TikTok has been hunting for partner firms for functions such as legal, policy and advocacy and communications in India and has shortlisted a few companies, the people cited above said.
“Following the US election results, TikTok, which was staring at a probable ban under the Trump administration, is more hopeful of a resolution coming through on the Walmart Oracle deal and is working on possible strategies to get the ban revoked in India,” a source said.
“Majority of the employees have stuck around in the company and the staff has been retained,” added another person involved in the matters.
In a response to ET’s queries, a TikTok spokesperson did not deny or confirm the comeback strategy plans but said the company has demonstrated ‘unequivocal commitment’ to comply with the local laws, including data privacy and security requirements, and is therefore optimistic about a positive outcome. “Our clarifications have been submitted to the government and we will continue to allay any further concerns they may have.
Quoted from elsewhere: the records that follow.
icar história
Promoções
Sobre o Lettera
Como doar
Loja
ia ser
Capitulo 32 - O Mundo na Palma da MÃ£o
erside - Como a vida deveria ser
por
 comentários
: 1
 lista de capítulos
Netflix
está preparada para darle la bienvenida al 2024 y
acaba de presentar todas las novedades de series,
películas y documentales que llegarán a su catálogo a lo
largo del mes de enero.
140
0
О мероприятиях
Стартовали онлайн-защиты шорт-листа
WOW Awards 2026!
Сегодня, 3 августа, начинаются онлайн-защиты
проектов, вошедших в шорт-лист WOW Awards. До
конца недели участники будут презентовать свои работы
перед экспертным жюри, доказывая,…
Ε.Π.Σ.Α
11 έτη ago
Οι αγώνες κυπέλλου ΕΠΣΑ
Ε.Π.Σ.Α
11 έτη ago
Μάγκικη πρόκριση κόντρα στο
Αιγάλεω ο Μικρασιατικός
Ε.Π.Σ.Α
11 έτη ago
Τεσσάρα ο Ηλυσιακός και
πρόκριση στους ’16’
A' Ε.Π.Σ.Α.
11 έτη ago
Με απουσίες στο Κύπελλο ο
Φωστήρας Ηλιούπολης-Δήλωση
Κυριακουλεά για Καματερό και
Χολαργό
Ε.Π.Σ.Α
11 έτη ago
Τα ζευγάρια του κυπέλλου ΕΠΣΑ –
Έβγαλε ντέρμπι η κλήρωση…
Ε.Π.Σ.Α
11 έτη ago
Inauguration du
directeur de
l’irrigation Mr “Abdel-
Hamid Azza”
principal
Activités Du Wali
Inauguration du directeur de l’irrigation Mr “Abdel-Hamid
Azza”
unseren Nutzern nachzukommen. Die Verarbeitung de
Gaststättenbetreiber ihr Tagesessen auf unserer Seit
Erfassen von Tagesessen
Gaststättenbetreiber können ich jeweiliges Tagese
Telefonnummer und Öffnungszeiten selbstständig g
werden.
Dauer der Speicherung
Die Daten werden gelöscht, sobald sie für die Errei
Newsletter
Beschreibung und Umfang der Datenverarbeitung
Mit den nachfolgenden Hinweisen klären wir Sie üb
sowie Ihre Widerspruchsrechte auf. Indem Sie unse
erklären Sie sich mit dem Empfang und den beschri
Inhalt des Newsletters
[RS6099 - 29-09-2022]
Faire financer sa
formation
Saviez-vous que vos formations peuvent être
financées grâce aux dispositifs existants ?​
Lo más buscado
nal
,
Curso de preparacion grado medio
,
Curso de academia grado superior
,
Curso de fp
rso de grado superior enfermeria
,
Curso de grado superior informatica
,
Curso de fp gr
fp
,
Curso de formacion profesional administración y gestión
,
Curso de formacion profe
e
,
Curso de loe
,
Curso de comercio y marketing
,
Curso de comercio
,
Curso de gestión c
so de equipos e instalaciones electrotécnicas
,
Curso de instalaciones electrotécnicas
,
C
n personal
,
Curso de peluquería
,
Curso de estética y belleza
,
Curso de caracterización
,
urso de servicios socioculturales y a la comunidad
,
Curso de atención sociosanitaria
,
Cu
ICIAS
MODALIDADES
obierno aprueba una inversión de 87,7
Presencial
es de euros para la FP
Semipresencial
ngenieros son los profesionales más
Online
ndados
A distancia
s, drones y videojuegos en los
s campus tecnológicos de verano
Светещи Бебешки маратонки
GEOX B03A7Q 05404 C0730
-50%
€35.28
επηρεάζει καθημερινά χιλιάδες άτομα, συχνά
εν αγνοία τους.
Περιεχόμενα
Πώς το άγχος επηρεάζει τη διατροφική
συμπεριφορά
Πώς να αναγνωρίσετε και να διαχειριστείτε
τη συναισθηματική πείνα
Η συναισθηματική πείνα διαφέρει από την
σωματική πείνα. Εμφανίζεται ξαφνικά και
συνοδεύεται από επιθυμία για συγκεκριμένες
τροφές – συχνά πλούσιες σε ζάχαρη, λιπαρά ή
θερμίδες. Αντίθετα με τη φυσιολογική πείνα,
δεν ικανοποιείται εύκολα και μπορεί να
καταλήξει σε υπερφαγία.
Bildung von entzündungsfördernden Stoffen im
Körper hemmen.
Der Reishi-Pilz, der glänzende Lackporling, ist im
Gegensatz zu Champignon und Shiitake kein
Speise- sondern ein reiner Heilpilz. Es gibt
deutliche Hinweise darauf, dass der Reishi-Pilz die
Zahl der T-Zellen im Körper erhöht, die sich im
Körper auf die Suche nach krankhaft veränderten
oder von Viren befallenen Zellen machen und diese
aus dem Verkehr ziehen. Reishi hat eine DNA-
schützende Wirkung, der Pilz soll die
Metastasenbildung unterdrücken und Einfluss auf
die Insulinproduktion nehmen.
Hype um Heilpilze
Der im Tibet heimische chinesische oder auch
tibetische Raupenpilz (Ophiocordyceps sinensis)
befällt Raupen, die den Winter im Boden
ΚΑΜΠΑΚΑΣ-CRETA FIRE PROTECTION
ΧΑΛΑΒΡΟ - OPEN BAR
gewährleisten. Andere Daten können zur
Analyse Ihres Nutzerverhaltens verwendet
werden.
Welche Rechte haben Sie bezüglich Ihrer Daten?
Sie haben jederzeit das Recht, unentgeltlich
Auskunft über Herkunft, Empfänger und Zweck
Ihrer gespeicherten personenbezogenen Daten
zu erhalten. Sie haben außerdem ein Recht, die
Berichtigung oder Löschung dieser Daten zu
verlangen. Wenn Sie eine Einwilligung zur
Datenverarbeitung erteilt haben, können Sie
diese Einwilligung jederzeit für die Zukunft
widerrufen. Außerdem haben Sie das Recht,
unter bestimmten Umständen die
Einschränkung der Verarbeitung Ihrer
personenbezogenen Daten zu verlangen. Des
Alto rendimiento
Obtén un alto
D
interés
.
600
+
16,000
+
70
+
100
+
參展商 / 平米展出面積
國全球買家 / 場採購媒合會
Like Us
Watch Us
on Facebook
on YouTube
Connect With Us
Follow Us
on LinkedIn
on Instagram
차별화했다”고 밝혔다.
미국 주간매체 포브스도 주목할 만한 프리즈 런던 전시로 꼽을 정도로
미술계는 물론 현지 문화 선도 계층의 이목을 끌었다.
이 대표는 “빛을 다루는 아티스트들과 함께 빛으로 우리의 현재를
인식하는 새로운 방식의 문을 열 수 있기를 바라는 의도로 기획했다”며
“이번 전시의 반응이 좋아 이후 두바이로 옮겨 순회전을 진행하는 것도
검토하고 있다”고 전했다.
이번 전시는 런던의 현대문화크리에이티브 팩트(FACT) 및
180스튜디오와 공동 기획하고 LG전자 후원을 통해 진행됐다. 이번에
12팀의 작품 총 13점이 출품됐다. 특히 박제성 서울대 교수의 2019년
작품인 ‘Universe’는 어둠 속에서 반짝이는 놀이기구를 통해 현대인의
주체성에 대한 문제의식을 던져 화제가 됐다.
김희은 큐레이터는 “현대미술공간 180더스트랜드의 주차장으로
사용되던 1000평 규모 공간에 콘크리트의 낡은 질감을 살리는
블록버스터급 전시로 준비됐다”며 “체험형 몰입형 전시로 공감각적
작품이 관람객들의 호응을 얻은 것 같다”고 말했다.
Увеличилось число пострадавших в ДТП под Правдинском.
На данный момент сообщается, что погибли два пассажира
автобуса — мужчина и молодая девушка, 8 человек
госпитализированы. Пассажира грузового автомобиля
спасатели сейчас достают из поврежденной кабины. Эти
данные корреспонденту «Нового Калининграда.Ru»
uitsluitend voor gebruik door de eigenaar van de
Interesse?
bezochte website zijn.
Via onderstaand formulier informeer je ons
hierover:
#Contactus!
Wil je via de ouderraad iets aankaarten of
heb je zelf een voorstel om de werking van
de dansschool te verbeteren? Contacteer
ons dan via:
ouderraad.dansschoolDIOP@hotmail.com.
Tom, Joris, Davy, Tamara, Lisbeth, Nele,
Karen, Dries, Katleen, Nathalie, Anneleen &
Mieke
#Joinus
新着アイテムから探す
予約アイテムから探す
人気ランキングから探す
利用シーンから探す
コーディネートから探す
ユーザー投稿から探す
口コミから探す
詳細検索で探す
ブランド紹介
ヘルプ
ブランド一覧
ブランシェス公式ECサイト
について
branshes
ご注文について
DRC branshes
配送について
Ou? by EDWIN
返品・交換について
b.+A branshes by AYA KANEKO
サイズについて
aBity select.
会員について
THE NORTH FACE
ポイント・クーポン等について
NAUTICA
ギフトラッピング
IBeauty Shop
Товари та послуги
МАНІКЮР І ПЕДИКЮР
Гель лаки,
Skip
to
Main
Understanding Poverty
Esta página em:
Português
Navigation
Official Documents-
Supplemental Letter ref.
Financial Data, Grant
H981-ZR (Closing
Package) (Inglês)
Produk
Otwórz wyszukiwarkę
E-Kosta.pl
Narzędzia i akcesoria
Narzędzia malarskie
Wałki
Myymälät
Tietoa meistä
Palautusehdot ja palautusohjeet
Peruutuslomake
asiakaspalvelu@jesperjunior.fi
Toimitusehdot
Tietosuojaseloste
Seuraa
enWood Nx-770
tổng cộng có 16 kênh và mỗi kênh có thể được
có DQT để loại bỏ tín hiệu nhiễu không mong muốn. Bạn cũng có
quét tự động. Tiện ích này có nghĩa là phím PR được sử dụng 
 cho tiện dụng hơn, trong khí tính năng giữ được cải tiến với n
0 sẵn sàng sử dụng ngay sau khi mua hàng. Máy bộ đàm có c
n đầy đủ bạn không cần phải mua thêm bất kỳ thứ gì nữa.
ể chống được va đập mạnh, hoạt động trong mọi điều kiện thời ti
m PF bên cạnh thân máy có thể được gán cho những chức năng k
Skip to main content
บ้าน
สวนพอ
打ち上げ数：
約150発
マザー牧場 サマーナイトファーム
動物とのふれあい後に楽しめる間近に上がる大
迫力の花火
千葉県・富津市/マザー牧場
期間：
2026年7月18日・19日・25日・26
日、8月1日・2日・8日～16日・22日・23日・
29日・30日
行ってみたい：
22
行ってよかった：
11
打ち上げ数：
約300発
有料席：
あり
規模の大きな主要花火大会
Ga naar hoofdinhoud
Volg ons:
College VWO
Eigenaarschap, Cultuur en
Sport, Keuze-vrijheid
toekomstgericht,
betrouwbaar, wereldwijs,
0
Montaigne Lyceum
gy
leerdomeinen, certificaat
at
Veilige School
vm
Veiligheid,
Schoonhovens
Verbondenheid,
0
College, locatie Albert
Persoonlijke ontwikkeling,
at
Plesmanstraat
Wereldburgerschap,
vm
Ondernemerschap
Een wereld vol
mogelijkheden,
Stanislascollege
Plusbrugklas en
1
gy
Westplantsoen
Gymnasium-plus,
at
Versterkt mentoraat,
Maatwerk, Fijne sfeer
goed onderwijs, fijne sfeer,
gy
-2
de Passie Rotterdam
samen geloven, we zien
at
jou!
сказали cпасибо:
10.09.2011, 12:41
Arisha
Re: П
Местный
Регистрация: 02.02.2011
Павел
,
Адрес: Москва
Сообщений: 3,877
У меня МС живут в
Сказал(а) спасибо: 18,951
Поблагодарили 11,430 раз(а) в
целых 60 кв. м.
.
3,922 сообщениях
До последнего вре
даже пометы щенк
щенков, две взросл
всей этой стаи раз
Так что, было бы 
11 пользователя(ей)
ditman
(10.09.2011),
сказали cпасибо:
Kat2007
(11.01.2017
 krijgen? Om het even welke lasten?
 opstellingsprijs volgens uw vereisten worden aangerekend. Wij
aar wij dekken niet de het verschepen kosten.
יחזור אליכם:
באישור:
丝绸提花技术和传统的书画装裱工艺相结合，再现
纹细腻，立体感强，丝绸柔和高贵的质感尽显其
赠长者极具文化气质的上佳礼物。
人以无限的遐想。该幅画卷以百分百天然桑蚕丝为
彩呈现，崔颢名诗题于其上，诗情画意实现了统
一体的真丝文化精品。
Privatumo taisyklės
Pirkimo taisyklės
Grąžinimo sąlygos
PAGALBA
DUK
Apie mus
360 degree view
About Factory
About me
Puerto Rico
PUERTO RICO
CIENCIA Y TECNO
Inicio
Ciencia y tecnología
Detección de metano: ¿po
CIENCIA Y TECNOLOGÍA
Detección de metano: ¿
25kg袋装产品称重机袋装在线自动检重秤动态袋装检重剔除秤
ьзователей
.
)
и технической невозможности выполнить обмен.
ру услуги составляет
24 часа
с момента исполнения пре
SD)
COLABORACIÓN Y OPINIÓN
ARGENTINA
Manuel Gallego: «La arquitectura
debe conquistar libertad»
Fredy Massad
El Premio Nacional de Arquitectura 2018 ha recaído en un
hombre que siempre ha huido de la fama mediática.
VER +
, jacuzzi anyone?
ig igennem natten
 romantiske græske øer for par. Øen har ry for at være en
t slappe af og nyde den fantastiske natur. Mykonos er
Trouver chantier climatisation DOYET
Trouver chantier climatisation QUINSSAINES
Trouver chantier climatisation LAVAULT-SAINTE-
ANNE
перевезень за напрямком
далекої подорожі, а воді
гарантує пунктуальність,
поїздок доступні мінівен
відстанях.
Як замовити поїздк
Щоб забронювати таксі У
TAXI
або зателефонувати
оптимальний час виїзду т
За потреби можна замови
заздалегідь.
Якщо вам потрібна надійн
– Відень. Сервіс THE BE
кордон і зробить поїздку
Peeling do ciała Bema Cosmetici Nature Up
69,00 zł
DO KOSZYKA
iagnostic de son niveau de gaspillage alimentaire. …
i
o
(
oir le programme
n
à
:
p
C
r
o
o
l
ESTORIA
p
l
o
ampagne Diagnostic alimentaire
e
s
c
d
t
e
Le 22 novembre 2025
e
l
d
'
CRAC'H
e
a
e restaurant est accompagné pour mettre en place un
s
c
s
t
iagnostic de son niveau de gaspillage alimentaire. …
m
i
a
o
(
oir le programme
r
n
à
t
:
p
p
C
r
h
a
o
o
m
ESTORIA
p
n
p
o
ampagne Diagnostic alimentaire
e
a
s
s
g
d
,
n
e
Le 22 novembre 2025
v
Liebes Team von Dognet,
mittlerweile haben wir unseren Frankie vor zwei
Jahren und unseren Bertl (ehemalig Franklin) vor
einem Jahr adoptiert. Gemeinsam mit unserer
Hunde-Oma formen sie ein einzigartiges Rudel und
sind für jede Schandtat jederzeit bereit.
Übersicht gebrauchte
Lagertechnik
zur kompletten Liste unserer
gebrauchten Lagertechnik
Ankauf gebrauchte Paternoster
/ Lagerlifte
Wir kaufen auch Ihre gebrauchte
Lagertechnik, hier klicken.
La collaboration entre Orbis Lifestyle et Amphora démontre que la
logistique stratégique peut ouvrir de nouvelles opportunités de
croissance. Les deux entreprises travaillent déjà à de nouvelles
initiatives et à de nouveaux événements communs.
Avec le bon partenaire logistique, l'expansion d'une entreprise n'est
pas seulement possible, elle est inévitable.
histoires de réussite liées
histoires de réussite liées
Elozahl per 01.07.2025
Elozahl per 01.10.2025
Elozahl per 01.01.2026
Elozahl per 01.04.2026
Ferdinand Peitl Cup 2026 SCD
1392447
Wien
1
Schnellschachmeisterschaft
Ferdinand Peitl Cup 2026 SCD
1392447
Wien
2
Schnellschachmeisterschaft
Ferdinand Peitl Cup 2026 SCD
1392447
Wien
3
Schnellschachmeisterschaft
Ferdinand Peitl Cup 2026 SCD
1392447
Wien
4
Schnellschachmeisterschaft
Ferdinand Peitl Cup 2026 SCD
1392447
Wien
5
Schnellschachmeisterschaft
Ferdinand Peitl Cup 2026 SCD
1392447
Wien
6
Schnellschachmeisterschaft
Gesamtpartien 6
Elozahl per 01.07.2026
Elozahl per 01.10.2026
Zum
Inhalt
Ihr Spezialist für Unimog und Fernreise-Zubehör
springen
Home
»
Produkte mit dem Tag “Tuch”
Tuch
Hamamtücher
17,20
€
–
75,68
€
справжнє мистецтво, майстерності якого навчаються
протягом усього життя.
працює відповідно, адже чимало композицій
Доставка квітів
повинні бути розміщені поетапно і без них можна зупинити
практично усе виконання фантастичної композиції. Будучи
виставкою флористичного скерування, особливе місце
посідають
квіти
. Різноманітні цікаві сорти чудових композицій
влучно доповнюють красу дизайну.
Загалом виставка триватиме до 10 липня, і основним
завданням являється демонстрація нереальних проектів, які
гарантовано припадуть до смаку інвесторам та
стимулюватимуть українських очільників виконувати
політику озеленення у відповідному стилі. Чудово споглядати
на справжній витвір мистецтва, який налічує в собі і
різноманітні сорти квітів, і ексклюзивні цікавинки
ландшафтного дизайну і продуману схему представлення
Together with our employees, we remain dedicated to our users and creators who have found not only recognition but also new avenues of livelihood through our platform,” the spokesperson added.
ET reported in its edition dated September 26, that despite being shut for usual operations and facing a ban on its TikTok and Helo apps, ByteDance doled out cash bonuses going up in lakhs to its Indian employees, who were hopeful of being absorbed under a global deal.
ByteDance has over 2000 employees in India, and the move was in line with a global announcement through an internal memo in September, wherein ByteDance stated it will be issuing a cash bonus to all eligible employees to help them overcome the ‘challenges posed by the Covid-19 pandemic and the changing macro environment.’
A source told ET there have been no layoffs at ByteDance India and no salary cuts so far. People familiar with the matter said the company also conducted an annual performance review cycle for staff keeping in line with global cycles.
On October 31, a US judge in Pennsylvania blocked a US Commerce Department order set to take effect on November 12 that would have effectively barred TikTok from operating in the United States. The app is currently functional in the country.
Since its announcement in September, the Walmart Oracle TikTok deal has been mired in confusion and controversy. On September 19, Walmart and Oracle had announced that ByteDance has received tentative approval for an agreement with the US government to resolve outstanding issues, which will now include Oracle and Walmart together investing to acquire 20% of the newly formed TikTok Global business.
The companies had stated as a part of the deal, TikTok is creating a new company called TikTok Global that will be responsible for providing all TikTok services to users in the United States and most of the users in the rest of the world. They had also said the administration has conditionally approved a landmark deal where Oracle becomes TikTok’s secure cloud provider. ByteDance had said it was pleased that the proposal by TikTok, Oracle and Walmart will resolve the security concerns of the US administration and settle questions around TikTok’s future in the US.
But ByteDance also said later that it filed applications to the Beijing Bureau of Commerce, and was awaiting a decision to determine if the company was subject to China’s newly amended technology export list, even as it proposed to sell a stake in the TikTok video-sharing platform to Oracle and Walmart.
China’s amended regulations include new restrictions on the sale of artificial intelligence-related technologies, including algorithm based services like those offered by TikTok to foreign firms.
ByteDance had also said in a blog post that it will own 80% of TikTok Global which led US president Donald Trump to say the proposed deal for TikTok which involves the setting up of a new US-based company, TikTok Global, will not be approved if ByteDance retains control.